I am scanning historical family slides. I want to add metadata in such a way that the self-documenting image can be used now and many years in the future. The EXIF standard is annoyingly not a standard implementation. For example, cloud image sharing apps such as Amazon Photos and Google Photos use different fields to display Date Taken. Adobe and Windows File Properties displays yet another set of fields. https://exiftool.org/forum/index.php?topic=6589.msg32862#msg32862

It is unknown what metadata future cloud image apps may use but I hope more powerful metadata searching and sorting will be common.

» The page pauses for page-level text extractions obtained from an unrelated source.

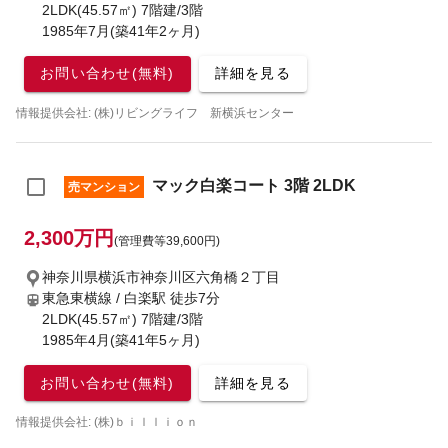
2LDK(45.57㎡) 7階建/3階
1985年7月(築41年2ヶ月)
お問い合わせ(無料)
詳細を見る
情報提供会社: (株)リビングライフ 新横浜センター
マック白楽コート 3階 2LDK
売マンション
2,300万円
(管理費等39,600円)
神奈川県横浜市神奈川区六角橋２丁目
東急東横線 / 白楽駅
徒歩7分
2LDK(45.57㎡) 7階建/3階
1985年4月(築41年5ヶ月)
お問い合わせ(無料)
詳細を見る
情報提供会社: (株)ｂｉｌｌｉｏｎ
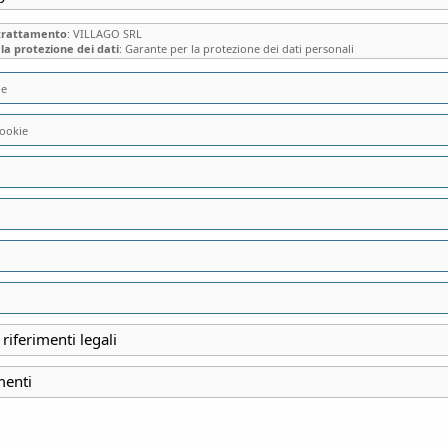
 trattamento
: VILLAGO SRL
la protezione dei dati
: Garante per la protezione dei dati personali
ie
ookie
VILLA MAGNI RIZ
FIABESCA DIMORA
BRIANZA COMAS
 riferimenti legali
INIZIO
menti
4 Luglio 2026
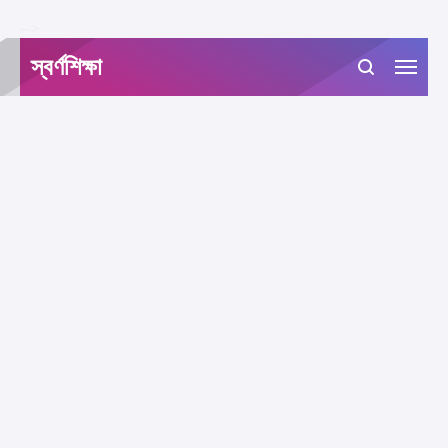
-->
স্বর্ণশিক্ষা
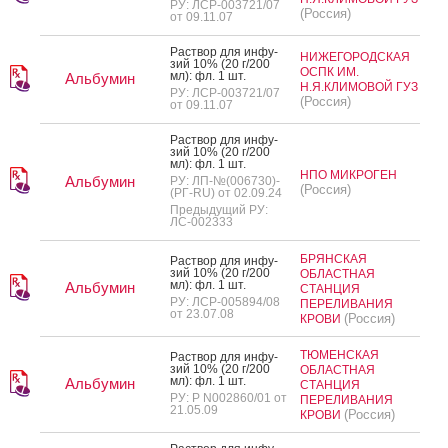
РУ: ЛСР-003721/07
(Россия)
от 09.11.07
Рас­твор для ин­фу­
НИЖЕГОРОДСКАЯ
зий 10% (20 г/200
ОСПК ИМ.
мл): фл. 1 шт.
Альбумин
Н.Я.КЛИМОВОЙ ГУЗ
РУ: ЛСР-003721/07
(Россия)
от 09.11.07
Рас­твор для ин­фу­
зий 10% (20 г/200
мл): фл. 1 шт.
НПО МИКРОГЕН
Альбумин
РУ: ЛП-№(006730)-
(Россия)
(РГ-RU) от 02.09.24
Предыдущий РУ:
ЛС-002333
БРЯНСКАЯ
Рас­твор для ин­фу­
зий 10% (20 г/200
ОБЛАСТНАЯ
мл): фл. 1 шт.
Альбумин
СТАНЦИЯ
РУ: ЛСР-005894/08
ПЕРЕЛИВАНИЯ
от 23.07.08
(Россия)
КРОВИ
ТЮМЕНСКАЯ
Рас­твор для ин­фу­
зий 10% (20 г/200
ОБЛАСТНАЯ
мл): фл. 1 шт.
Альбумин
СТАНЦИЯ
РУ: Р N002860/01 от
ПЕРЕЛИВАНИЯ
21.05.09
(Россия)
КРОВИ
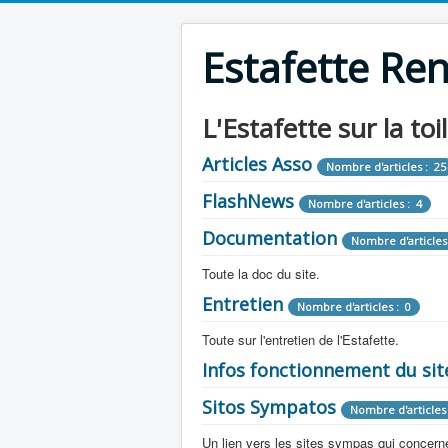
Estafette Re
L'Estafette sur la toi
Articles Asso
Nombre d'articles : 25
FlashNews
Nombre d'articles : 4
Documentation
Nombre d'articles
Toute la doc du site.
Entretien
Revue de Presse
Nombre d'articles : 0
Nombre d'arti
Toute sur l'entretien de l'Estafette.
Tous les articles que l'on a vu sur l'esta
Camping Car
Infos fonctionnement du sit
Mécanique
Nombre d'articles 
Nombre d'articles : 0
Toute la doc sur les camping cars ou
Sitos Sympatos
Electricité
Moteur
Nombre d'articles 
Nombre d'articles : 14
Nombre d'articles : 0
Documentation
Nombre d'artic
Un lien vers les sites sympas qui concernent
Embrayage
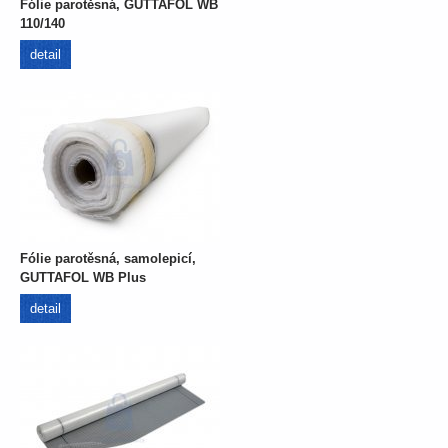
Fólie parotěsná, GUTTAFOL WB
110/140
detail
Fólie parotěsná, samolepicí,
GUTTAFOL WB Plus
detail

My strategy is to use standard file formats. First scan to TIFF, save edited files to JPG, and then tag the data in many different fields so that the various current and future apps and humans may find them. I want to run an easily-edited single non-procedural exiftool command that will process sets of files. I am not a programmer so I found the detailed examples in the forum to be very helpful. Here is the functional data I wish to store.

Filename - Example is "1970-08-01 101300 Andy Riding Cinnamon Our Horse at 1255 Wren St.jpg"
  • Date and time - Date is estimated and time is a batch serial number that will be converted to HH:MM:SS so the images sort correctly.
  • Names of the people in the photo
  • Context of the photo
  • Location of the photo

Metadata I wish to store.
  • Date and time from the filename. https://exiftool.org/faq.html#Q5
  • Location - 80% of these photos are in a limited number of locations so I put the address in each file name. Then I manually enter the GPS X,Y coordinates in the exiftool command that will run for all files matching that address. https://exiftool.org/faq.html#Q14
  • Image Title - The filename without the date and time and extension. https://exiftool.org/forum/index.php?topic=4779.0
  • Image Sub-Group - "Scanned from the slide collection of Warren and Roberta Heyer 1958-1987"
  • Image Group - "Heyer-Miller Family 1952-1996"
  • Photographer - "Photo Credit - Warren Heyer"
  • Copyright - "(C) 2023 Andrew Heyer CC BY-NC-SA 555.555.5555" https://creativecommons.org/share-your-work/
  • Scanned by - "Image scanned by Andrew Heyer"

I decided that I don't need to store keywords in the metadata since they can be included in the filename and title and are easily searchable that way. I can't think of any other metadata I need to add.

Now how should I map these functional requirements to the available fields? Are these the best fields to use? Note this command will update all files that match wildcard 1255 Wren St. For a different address I will manually change the GPS coordinates and wildcard and run the command again.

exiftool
"-EXIF:XPTitle<${filename;$_=substr($_,18);s/\.[^.]*$//}"
"-xmp-dc:title<${filename;$_=substr($_,18);s/\.[^.]*$//}"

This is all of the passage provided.